Saturday, November 25, 2006

Will Vengsarkar put on the pads in South Africa?

By John Cheeran
Reaction to Indian team's massive loss in Durban has been incredible.
Board of Control for Cricket in India's (BCCI) President and Union Agriculture Minister Sharad Pawar has asked chief selector Dilip Vengsarkar to go to South Africa and convey the sentiments of the nation in the wake of the Durban drubbing.
The decision to fly out the selector was taken by Pawar who talked to Vengsarkar on Friday morning and asked him to leave "immediately or as early as possible".
"I had a detailed discussion with the Chairman of Selection Committee. I requested him to go to South Africa immediately or as early as possible. Discuss with the coach, captain and players and communicate the feelings of the countrymen," Pawar has said.

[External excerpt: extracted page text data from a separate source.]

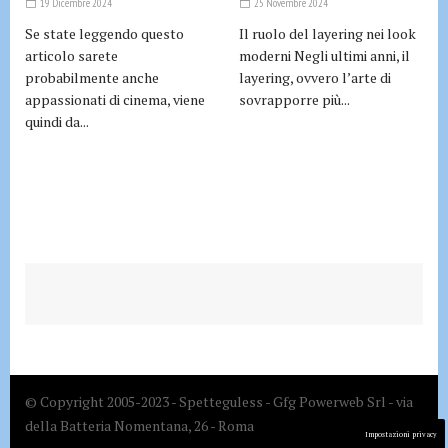
19 Dicembre 2024
25 Novembre 2024
Se state leggendo questo
Il ruolo del layering nei look
articolo sarete
moderni Negli ultimi anni, il
probabilmente anche
layering, ovvero l’arte di
appassionati di cinema, viene
sovrapporre più...
quindi da...
© Copyright 2005-2023 - Spetteguless - Gfg Powerweb Srl - via
della Batteria Nomentana, 26 - Roma
Impostazioni privacy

Vengsarkar is likely to leave for South Africa only on November 30 after picking the Test squad for the tour.
By that time India would have played more one-dayers against South Africa. India's next match is on Sunday.
There is nothing wrong in chief selector becoming part of the team management.

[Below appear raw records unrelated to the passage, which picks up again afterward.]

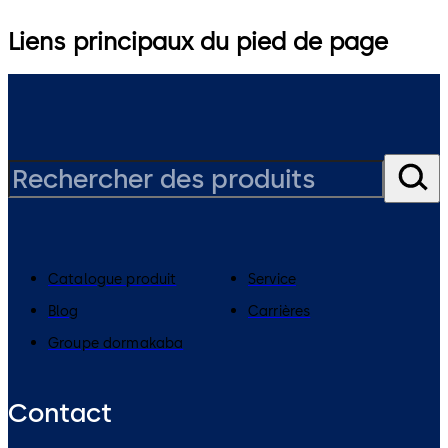
Liens principaux du pied de page
Catalogue produit
Service
Blog
Carrières
Groupe dormakaba
Contact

The BCCI used to send one of the national selectors to travel with the team while on tour.
So Vengsarkar going to South Africa is an ok move.
But I doubt whether sending Vengsarkar to South Africa is the sensible course of action.
I hate to see role reversals.
What is required in cricket is that each one should fulfill his own role. A selector should make the right choices and a batsman should play the right shots.
Vengsarkar's job is to ensure that captain Rahul Dravid has the right men available to pick for each game depending on variables such as opposition, pitch and weather.
By leaving out VVS Laxman and Robin Uthappa out of the one-day squad to South Africa Vengsarkar has frittered away any shred of moral authority to dictate terms to Dravid.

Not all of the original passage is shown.